● PROVIDED MATERIAL
Start of Block

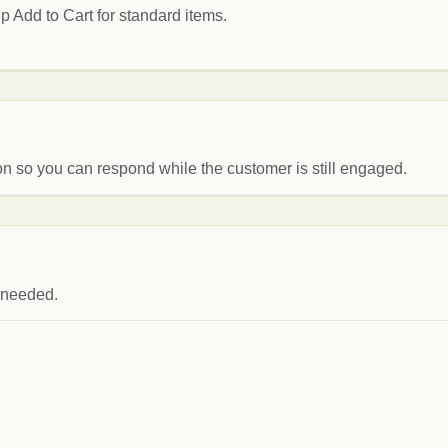
p Add to Cart for standard items.
on so you can respond while the customer is still engaged.
s needed.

End of Block

● THE TASK
The expected response is every line of the material, written out exactly, with the images removed.

● RESPONSE
p Add to Cart for standard items.
on so you can respond while the customer is still engaged.
s needed.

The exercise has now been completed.